Daniel não lhes prometeu nada menos que o estabelecimento literal de um
novo regime celestial. De maneira igualmente realista, um escritor cristão
primitivo escreveu: " E
Jesus [lhe]
disse: "*EU* SOU. E vereis o Filho do homem estando- assentado à
direita do poder [de Deus], e vindo com as
nuvens do céu. [Mc 14.62]" ou ainda " E Ele (Jesus) lhes dizia: "Em
verdade vos digo que há alguns, daqueles (discípulos) aqui
tendo se postado, que de modo nenhum provem da morte até vislumbrarem o
reinar de Deus tendo chegado em poder. [Mc 9.1]". Imaginem o
choque de Marcos se lhe fosse dito que tais expectativas já haviam sido
concretizadas nas aparições de Jesus depois da ressurreição, ou nas
experiências extáticas dos discípulos no dia de Pentecostes, ou na salvação de
crentes por ocasião de sua morte.
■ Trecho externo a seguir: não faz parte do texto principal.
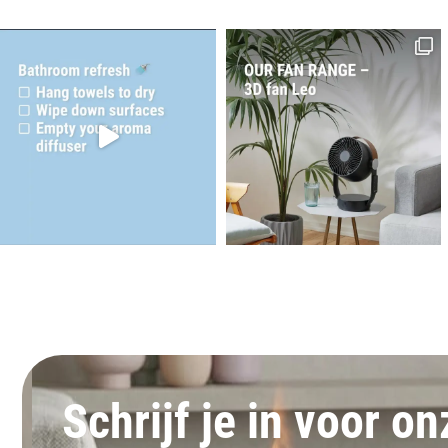
Schrijf je in voor o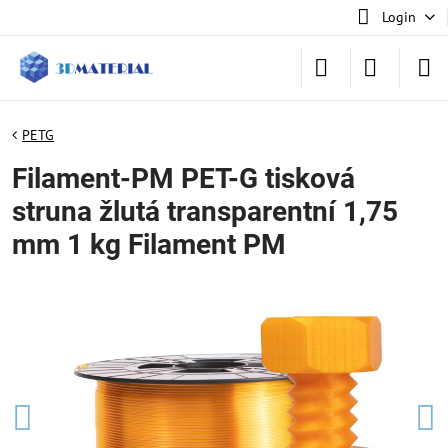
Login
PETG
Filament-PM PET-G tisková
struna žlutá transparentní 1,75
mm 1 kg Filament PM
E quem pode imaginar a sensação de Marcos se
lhe fosse dito, de maneira bem moderna, que sua predição da volta de Cristo
seria cumprida na Reforma Luterana, na Revolução Francesa, no reavivamento
wesleyano, na abolição da escravatura, na democratização da Rússia ou no
resultado da guerra mundial? Os pré-milenaristas estão plenamente justificados
por protestar contra os oponentes que alegorizam ou espiritualizam passagens
bíblicas pertinentes, conservando a fraseologia bíblica, mas pervertendo
profundamente seu significado original.
(Manual de Escatologia: Uma Análise Detalhada dos Eventos
Futuros, J. Dwight Pentecost, Páginas 45-47)
(realces e colchetes [] acrescentados por Hélio. Bíblia LTT)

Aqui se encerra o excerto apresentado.